My work focuses on the complex emotions that accompany the patient experience of being medically scanned in a hospital. I am motivated by the desire to understand how our sense of self has been transformed as a result of our entanglements with biomedical imaging technologies. This work is also guided by the ethical desire to instigate meaningful collaborations with those whose subjectivities are being shaped by the experience of illness; and finally to see what role aesthetics can play to foster interdisciplinary collaborations between art and medicine. This arts-based research is a joint cycle of informing and reconstructing identity with my sister, Devan Stahl, who is a Clinical Bioethicist at Michigan State University and has multiple sclerosis.

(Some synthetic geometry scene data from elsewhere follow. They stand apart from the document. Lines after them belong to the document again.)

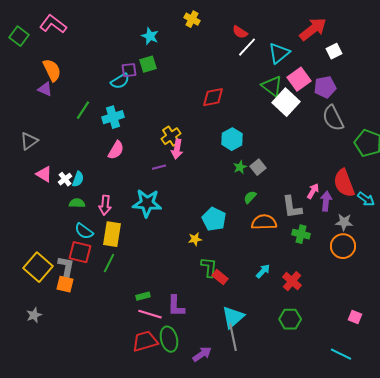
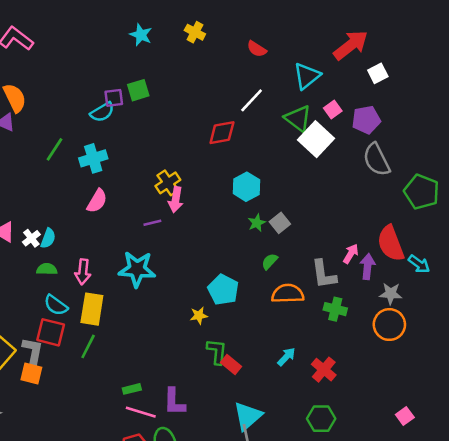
cyan star: (150, 36) -> (141, 35), moved
white line: (247, 47) -> (252, 100), moved
pink square: (299, 79) -> (333, 109), size x0.6
pink square: (355, 317) -> (405, 416), turned 32

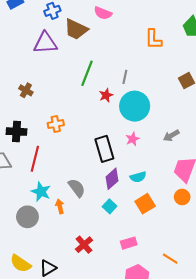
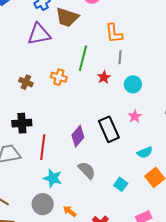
orange L-shape: (153, 39) -> (114, 33), moved
cyan circle: (135, 106) -> (133, 84), size x0.6
orange cross: (56, 124) -> (59, 77), moved, turned 35
purple diamond: (112, 179) -> (78, 136), moved
orange arrow: (60, 206) -> (70, 211), moved, turned -32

This print-based artwork combines my sister’s MRI scans, hospital gowns, and domestic spaces to represent the uneasy relationship between a likely future of impairment and continuing her daily life in the present. My printmaking process begins by photographing standard hospital gowns that are twisted, falling, or crumpled, gestures that point to the anxiety ones feels while wearing the garment. Next, I combine the gown imagery with MRI scans and photographs of domestic spaces to reflect how the memories of being scanned follow the patient far beyond the hospital doors.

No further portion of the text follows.